Hi,
I just wanted to put a message to women writing their birth plans. I don't want to scaremonger but I just want to ask that people consider what they want to happen if things don't go right. Obviously most women will not experience any difficulties and there will be nothing to worry about, but I wish I had made my partner aware and detailed in my birth plan, what I know now.
During my labour my dd demonstrated various signs that she was in distress. Irregular heart beat, meconium stained waters, non-progressing labour etc.. these were overlooked for several hours by staff on the labour suite, until her heart slowed to barely nothing and she was born by emergency caesarean. She was in resus for ten minutes, and things looked very bleak for her for several days. She sustained brain damage and spent 3 weeks on NICU. She has now been diagnosed with cerebral palsy affecting all 4 limbs. She is however doing very well.

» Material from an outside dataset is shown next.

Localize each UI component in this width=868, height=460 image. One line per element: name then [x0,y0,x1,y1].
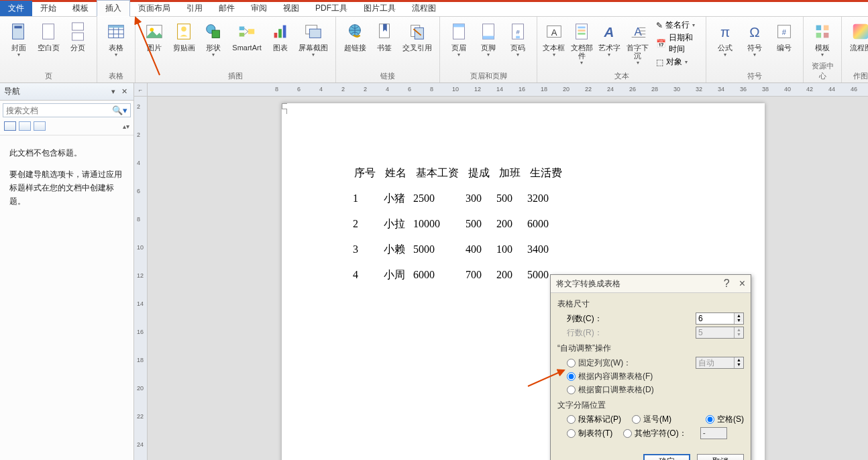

Obviously this will not happen to very many women and I really don't want people to worry. I just wish that I had made my partner aware of the signs of distress and told him to be insistent that action was taken in these circumstances. That night still haunts me. I am so angry with myself as I was delirious with pain and from using the gas and air. If I'd had my wits about me I am sure things would have been different. This probably won't affect very many people at all, so please don't worry. I just wish I had given it some thought prior to my labour. This is just one experience, and most women do have a wonderful experience, but I do think there is a lesson to be learnt from what happened to me. If this helps just one person it will help me accept what happened to my dd a little.